→ **Assignment**:
With the pictures omitted, write out the entries that follow exactly as they stand.

→ **Material provided**:
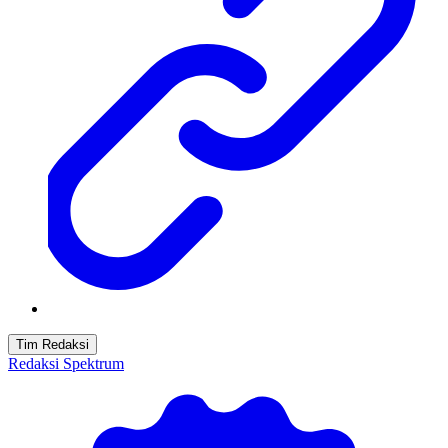
Tim Redaksi
Redaksi Spektrum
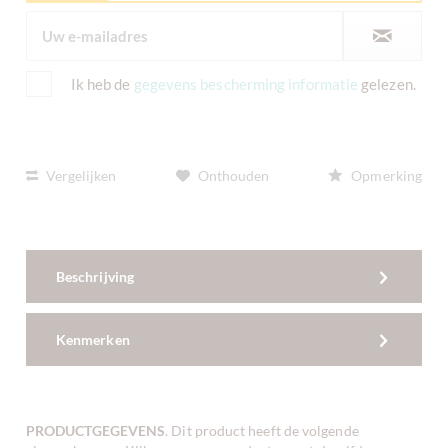
Ik heb de
gegevens bescherming informatie
gelezen.
Vergelijken
Onthouden
Opmerking
Beschrijving
Kenmerken
PRODUCTGEGEVENS
. Dit product heeft de volgende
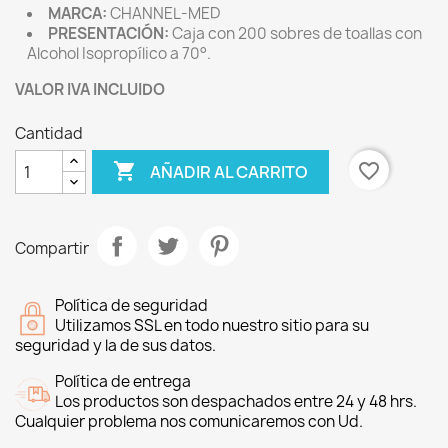
MARCA:
CHANNEL-MED
PRESENTACIÓN:
Caja con 200 sobres de toallas con
Alcohol Isopropílico a 70°.
VALOR IVA INCLUIDO
Cantidad

favorite_border
AÑADIR AL CARRITO
Compartir
Política de seguridad
Utilizamos SSL en todo nuestro sitio para su
seguridad y la de sus datos.
Política de entrega
Los productos son despachados entre 24 y 48 hrs.
Cualquier problema nos comunicaremos con Ud.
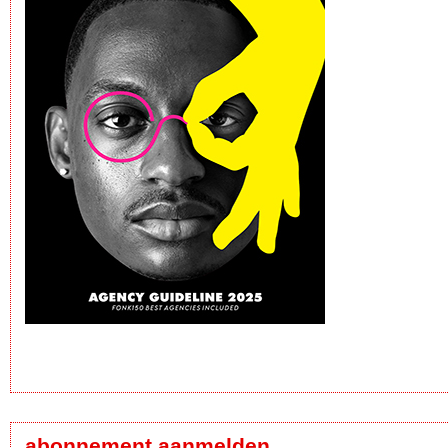
abonnement aanmelden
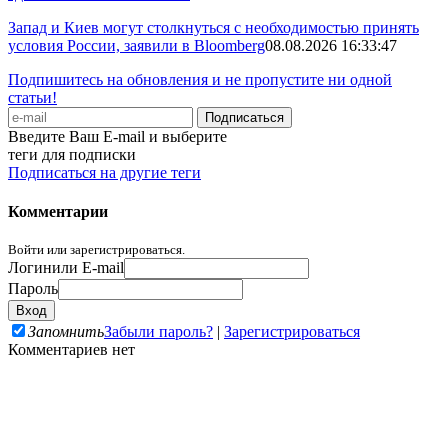
Запад и Киев могут столкнуться с необходимостью принять
условия России, заявили в Bloomberg
08.08.2026 16:33:47
Подпишитесь на обновления и не пропустите ни одной
статьи!
Введите Ваш E-mail и выберите
теги для подписки
Подписаться на другие теги
Комментарии
Войти или зарегистрироваться.
Логин
или E-mail
Пароль
Запомнить
Забыли пароль?
|
Зарегистрироваться
Комментариев нет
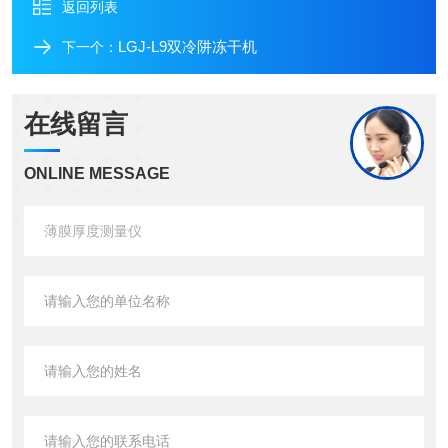
返回列表
LGJ-L9双冷阱冻干机
下一个：
在线留言
ONLINE MESSAGE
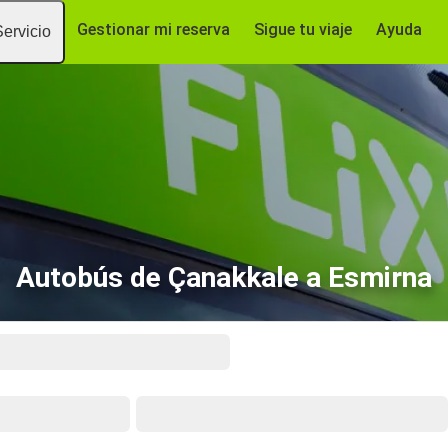
Gestionar mi reserva
Sigue tu viaje
Ayuda
Servicio
Autobús de Çanakkale a Esmirna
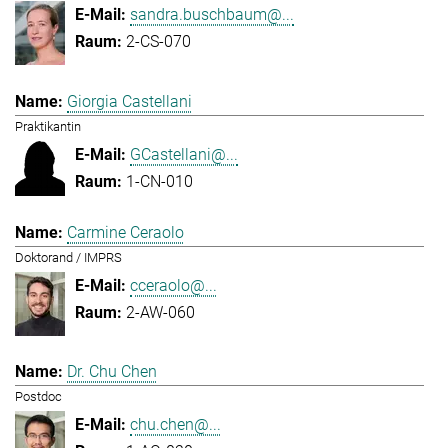
sandra.buschbaum@...
2-CS-070
Giorgia Castellani
Praktikantin
GCastellani@...
1-CN-010
Carmine Ceraolo
Doktorand / IMPRS
cceraolo@...
2-AW-060
Dr. Chu Chen
Postdoc
chu.chen@...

→ **Exercise output**:
Tim Redaksi
Redaksi Spektrum
Ik heb de
gegevens bescherming informatie
gelezen.
Vergelijken
Onthouden
Opmerking
Beschrijving
Kenmerken
PRODUCTGEGEVENS
. Dit product heeft de volgende
MARCA:
CHANNEL-MED
PRESENTACIÓN:
Caja con 200 sobres de toallas con
Alcohol Isopropílico a 70°.
VALOR IVA INCLUIDO
Cantidad

favorite_border
AÑADIR AL CARRITO
Compartir
Política de seguridad
Utilizamos SSL en todo nuestro sitio para su
seguridad y la de sus datos.
Política de entrega
Los productos son despachados entre 24 y 48 hrs.
Cualquier problema nos comunicaremos con Ud.
abonnement aanmelden
Запад и Киев могут столкнуться с необходимостью принять
условия России, заявили в Bloomberg
08.08.2026 16:33:47
Подпишитесь на обновления и не пропустите ни одной
статьи!
Введите Ваш E-mail и выберите
теги для подписки
Подписаться на другие теги
Комментарии
Войти или зарегистрироваться.
Логин
или E-mail
Пароль
Запомнить
Забыли пароль?
|
Зарегистрироваться
Комментариев нет
返回列表
LGJ-L9双冷阱冻干机
下一个：
在线留言
ONLINE MESSAGE
Gestionar mi reserva
Sigue tu viaje
Ayuda
Servicio
Autobús de Çanakkale a Esmirna
sandra.buschbaum@...
2-CS-070
Giorgia Castellani
Praktikantin
GCastellani@...
1-CN-010
Carmine Ceraolo
Doktorand / IMPRS
cceraolo@...
2-AW-060
Dr. Chu Chen
Postdoc
chu.chen@...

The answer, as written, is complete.